Functions to make reference descriptions for ReferenceFileSystem

Docs Tests

Version 0

Prototype spec for the structure required by ReferenceFileSystem:

{
  "key0": "data",
  "key1": ["protocol://target_url", 10000, 100]
}

where:

  • key0 includes data as-is (stored as text)
  • key1 refers to a data file URL, the offset within the file (in bytes), and the length of the data item (in bytes).

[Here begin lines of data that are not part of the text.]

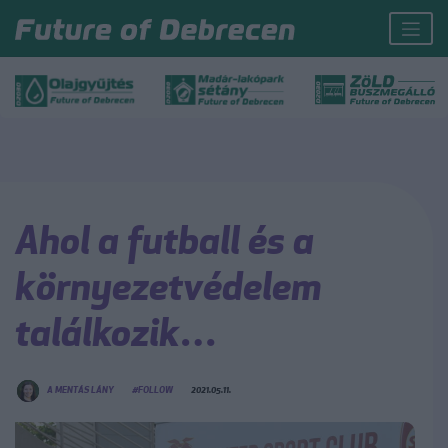
Ahol a futball és a
környezetvédelem
találkozik…
A MENTÁS LÁNY
#FOLLOW
2021.05.11.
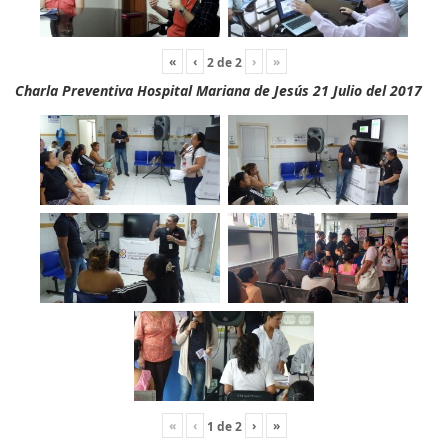
«
‹
›
»
2
de
2
Charla Preventiva Hospital Mariana de Jesús 21 Julio del 2017
«
‹
›
»
1
de
2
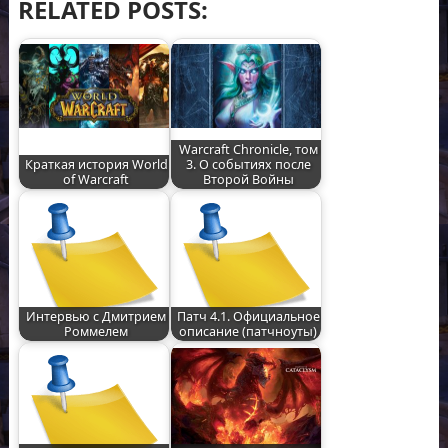
RELATED POSTS:
Warcraft Chronicle, том
Краткая история World
3. О событиях после
of Warcraft
Второй Войны
Интервью с Дмитрием
Патч 4.1. Официальное
Роммелем
описание (патчноуты)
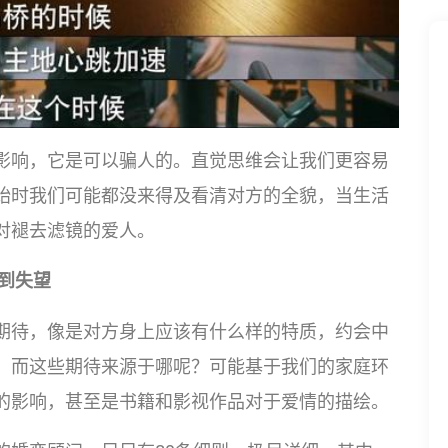
影响，它是可以骗人的。直觉思维会让我们更容易
始时我们可能都没来得及看清对方的全貌，当生活
对褪去滤镜的爱人。
到失望
期待，像是对方身上应该有什么样的特质，约会中
。而这些期待来源于哪呢？可能基于我们的家庭环
的影响，甚至是书籍和影视作品对于爱情的描绘。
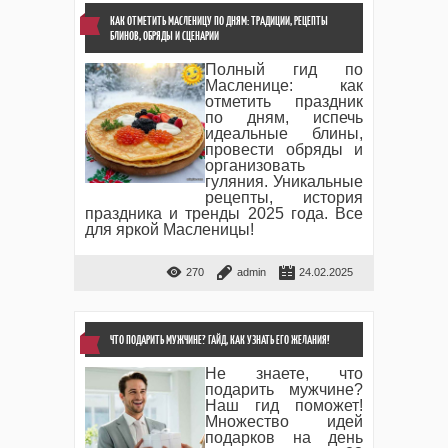
КАК ОТМЕТИТЬ МАСЛЕНИЦУ ПО ДНЯМ: ТРАДИЦИИ, РЕЦЕПТЫ
БЛИНОВ, ОБРЯДЫ И СЦЕНАРИИ
Полный гид по
Масленице: как
отметить праздник
по дням, испечь
идеальные блины,
провести обряды и
организовать
гуляния. Уникальные
рецепты, история
праздника и тренды 2025 года. Все
для яркой Масленицы!
270
admin
24.02.2025
ЧТО ПОДАРИТЬ МУЖЧИНЕ? ГАЙД, КАК УЗНАТЬ ЕГО ЖЕЛАНИЯ!
Не знаете, что
подарить мужчине?
Наш гид поможет!
Множество идей
подарков на день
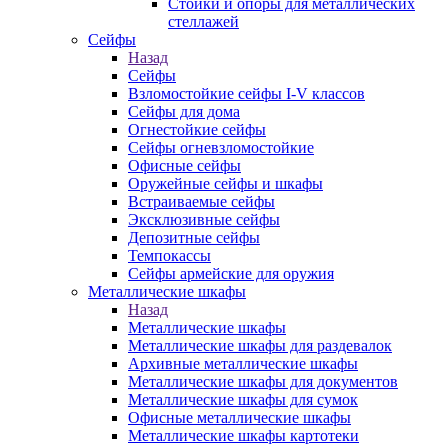
Стойки и опоры для металлических
стеллажей
Сейфы
Назад
Сейфы
Взломостойкие сейфы I-V классов
Сейфы для дома
Огнестойкие сейфы
Сейфы огневзломостойкие
Офисные сейфы
Оружейные сейфы и шкафы
Встраиваемые сейфы
Эксклюзивные сейфы
Депозитные сейфы
Темпокассы
Сейфы армейские для оружия
Металлические шкафы
Назад
Металлические шкафы
Металлические шкафы для раздевалок
Архивные металлические шкафы
Металлические шкафы для документов
Металлические шкафы для сумок
Офисные металлические шкафы
Металлические шкафы картотеки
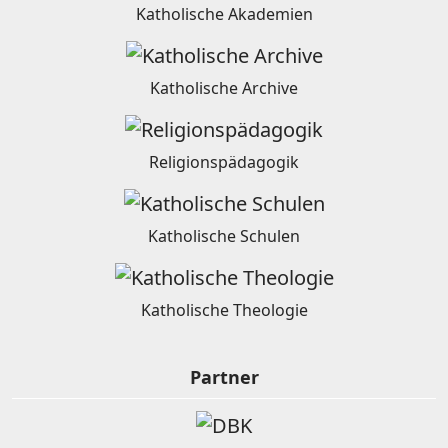
Katholische Akademien
Katholische Archive
Religionspädagogik
Katholische Schulen
Katholische Theologie
Partner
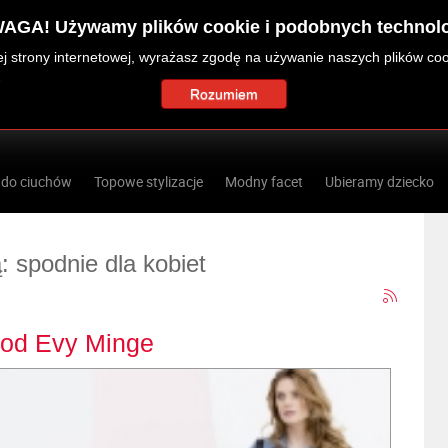
AGA! Używamy plików cookie i podobnych technolo
zej strony internetowej, wyrażasz zgodę na używanie naszych plików co
Rozumiem
 do ciuchów
Topowe stylizacje
Modny facet
Ubieramy dziecko
: spodnie dla kobiet
 od Evy Minge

For example, Zarr data in this proposed spec might be represented as:

{
  ".zgroup": "{\n    \"zarr_format\": 2\n}",
  ".zattrs": "{\n    \"Conventions\": \"UGRID-0.9.0\n\"}",
  "x/.zattrs": "{\n    \"_ARRAY_DIMENSIONS\": [\n        \"node\"\n ...",
  "x/.zarray": "{\n    \"chunks\": [\n        9228245\n    ],\n    \"compressor\": null,\n    \"dtype\": \"<f8\",\n  ...",
  "x/0": ["s3://bucket/path/file.nc", 294094376, 73825960]
}

Version 1

Metadata structure in JSON. We note, for future possible binary storage, that "version", "gen" and "templates" should be considered attributes, and "refs" as the data that ought to dominate the storage size. The previous definition, Version 0, is compatible with the "refs" entry, but here we add features. It will also be possible to expand this new enhanced spec into Version 0 format.

{
  "version": (required, must be equal to) 1,
  "templates": (optional, zero or more arbitrary keys) {
    "template_name": jinja-str
  },
  "gen": (optional, zero or more items) [
    "key": (required) jinja-str,
    "url": (required) jinja-str,
    "offset": (optional, required with "length") jinja-str,
    "length": (optional, required with "offset") jinja-str,
    "dimensions": (required, one or more arbitrary keys) {
      "variable_name": (required) 
        {"start": (optional) int, "stop": (required) int, "step": (optional) int}
        OR
        [int, ...]
    }
  ],
  "refs": (optional, zero or more arbitrary keys) {
    "key_name": (required) str OR [url(jinja-str)] OR [url(jinja-str), offset(int), length(int)]
  }
}

Where:

  • jinja-str is a string which will be rendered by jinja2 or its non-python equivalent; i.e., it may be a literal string, or may include "{{..}}" annotations, where
    • for the values associated with a template_name, the variables are to be passed in reference URL strings that use this template
    • for the values within a "gen" object, variables come from the "dimensions" and "templates"
  • the str format of a reference value may be
    • a string starting "base64:", which will be decoded to binary
    • any other string, interpreted as ascii data
  • the str version of ref values indicates data, the one-element array a whole url, and the three-element version a binary section of a url

Here is an example

{
    "version": 1,
    "templates": {
        "u": "server.domain/path",
        "f": "{{c}}"
    },
    "gen": [
        {
            "key": "gen_key{{i}}",
            "url": "http://{{u}}_{{i}}",
            "offset": "{{(i + 1) * 1000}}",
            "length": "1000",
            "dimensions": 
              {
                "i": {"stop":  5}
              }
        }   
    ],
    "refs": {
      "key0": "data",
      "key1": ["http://target_url", 10000, 100],
      "key2": ["http://{{u}}", 10000, 100],
      "key3": ["http://{{f(c='text')}}", 10000, 100]
    }
}

Here the variable i takes the values [0, 1, 2, 3, 4], which could have been provided in array form. Where there is more than one variable, a cartesian product is formed.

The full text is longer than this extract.